The Doctor kissed her like it was the last thing he'd ever do.

Then she let the power channels open and the overwhelming glow of regeneration shifted its path. The Doctor pulled back with startled eyes, but Viera refused to let go of his hand.

"What are you doing?" he demanded.

"Trust me?" she asked instead of explaining. Dark eyes searched her face, his expression softening at whatever he found.

"Yeah," the Doctor agreed quietly.

Viera smiled shyly and tilted her head to kiss him again. It was slower this time, driven more by longing than fear, though the desperation hadn't eased. Everywhere their skin touched, Viera pulled the heat of regeneration into herself, fighting with all her might to keep it controlled and moving through the power channels rather than spreading through her body or his. She could see the bright gold light behind her closed eyes. In the back of her mind the gentle constant song of the TARDIS changed and grew louder, guiding the power, helping her.

Then the Doctor pulled away, the last of regenerative power gone. He tried to catch his breath as his dying body faltered. He watched Viera with wide eyes as she let go of his hand, her own glowing steadily with stolen power, but he didn't really look worried until she reached for her pendant and pulled out the third shard.

"Viera," the Doctor murmured, his tone low with warning.
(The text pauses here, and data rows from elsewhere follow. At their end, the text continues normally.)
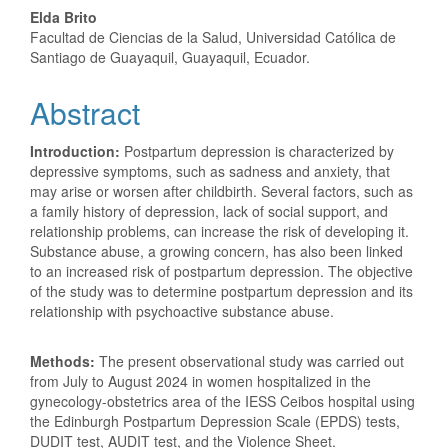
Elda Brito
Facultad de Ciencias de la Salud, Universidad Católica de
Santiago de Guayaquil, Guayaquil, Ecuador.
Abstract
Introduction:
Postpartum depression is characterized by
depressive symptoms, such as sadness and anxiety, that
may arise or worsen after childbirth. Several factors, such as
a family history of depression, lack of social support, and
relationship problems, can increase the risk of developing it.
Substance abuse, a growing concern, has also been linked
to an increased risk of postpartum depression. The objective
of the study was to determine postpartum depression and its
relationship with psychoactive substance abuse.
Methods:
The present observational study was carried out
from July to August 2024 in women hospitalized in the
gynecology-obstetrics area of ​​the IESS Ceibos hospital using
the Edinburgh Postpartum Depression Scale (EPDS) tests,
DUDIT test, AUDIT test, and the Violence Sheet.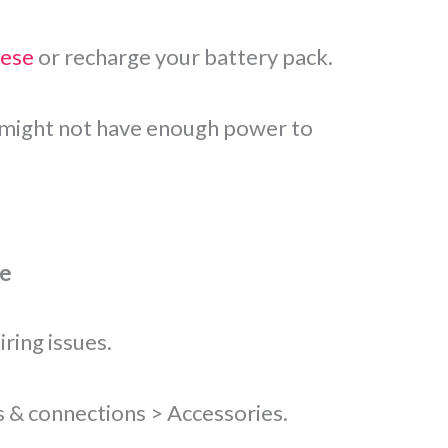
hese
or recharge your battery pack.
it might not have enough power to
re
ring issues.
s & connections > Accessories.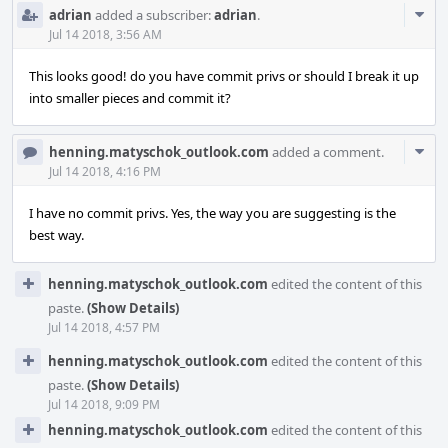
Com
adrian
added a subscriber:
adrian
.
Acti
Jul 14 2018, 3:56 AM
This looks good! do you have commit privs or should I break it up
into smaller pieces and commit it?
Com
henning.matyschok_outlook.com
added a comment.
Acti
Jul 14 2018, 4:16 PM
I have no commit privs. Yes, the way you are suggesting is the
best way.
henning.matyschok_outlook.com
edited the content of this
paste.
(Show Details)
Jul 14 2018, 4:57 PM
henning.matyschok_outlook.com
edited the content of this
paste.
(Show Details)
Jul 14 2018, 9:09 PM
henning.matyschok_outlook.com
edited the content of this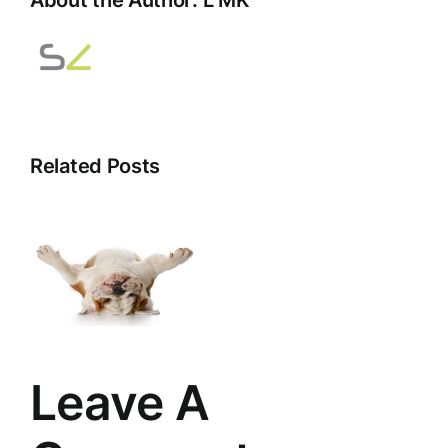
Related Posts
d
Leave A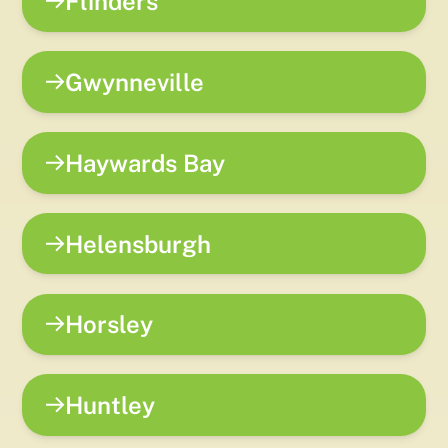
Flinders
Gwynneville
Haywards Bay
Helensburgh
Horsley
Huntley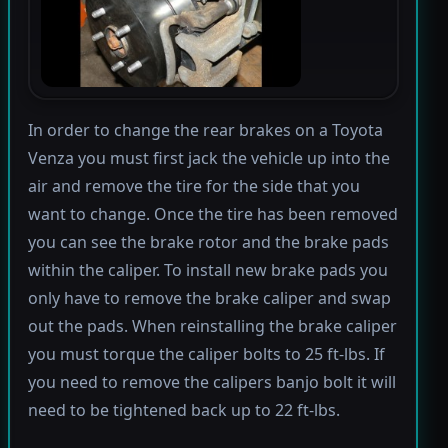
In order to change the rear brakes on a Toyota
Venza you must first jack the vehicle up into the
air and remove the tire for the side that you
want to change. Once the tire has been removed
you can see the brake rotor and the brake pads
within the caliper. To install new brake pads you
only have to remove the brake caliper and swap
out the pads. When reinstalling the brake caliper
you must torque the caliper bolts to 25 ft-lbs. If
you need to remove the calipers banjo bolt it will
need to be tightened back up to 22 ft-lbs.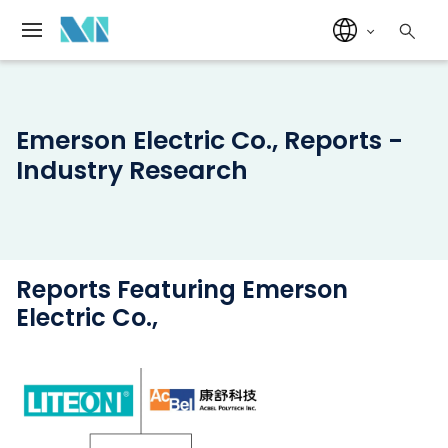
Emerson Electric Co., Reports -
Industry Research
Reports Featuring Emerson
Electric Co.,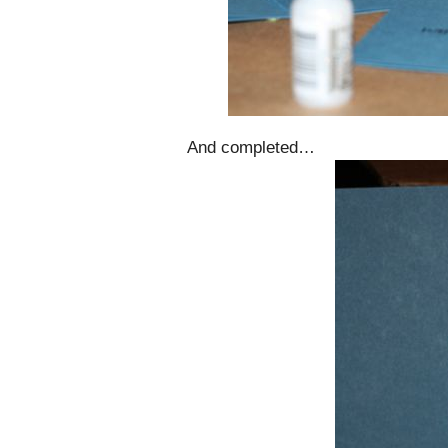
And completed…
"Trust me," she insisted. He looked reluctant, perhaps guessing correctly that she was far more likely to risk her life than his. Still, he didn't move when she pressed the sharp end of the narrow shard into his chest, between his two hearts. There was no resistance from skin or bone as the sharp slid in, but the Doctor hissed as it disappeared and its brand burned on the surface of his pale skin. She could see it glow faintly green beneath his shirt for a moment before it vanished completely.

"You are not allowed to die," Viera reminded him softly.

"You're not allowed to die either," the Doctor countered, brushing brown waves of hair away from her face with a shaking hand. With the shard in place she could feel him dying, cells falling apart, organs threatening to fail.

But Viera could feel the Obetovat Stone as well, the tug on her own soul and the buzz of regenerative power beneath her skin. She said another silent prayer, more plea than words, and wrapped her arms around the Doctor.

"I love you," she whispered, kissing him again. Then she opened the channels, barred her soul, and pushed the healing power back where it belonged, into the Doctor. If she'd done everything right, if her calculations and research and prayers meant anything, the power of the stone would hold the Doctor, her Doctor together. It would keep the current version of the Doctor whole while the regenerative power healed him. If she was wrong… at least she'd fought for him with everything she had.

Viera's consciousness washed away in waves of burning golden light.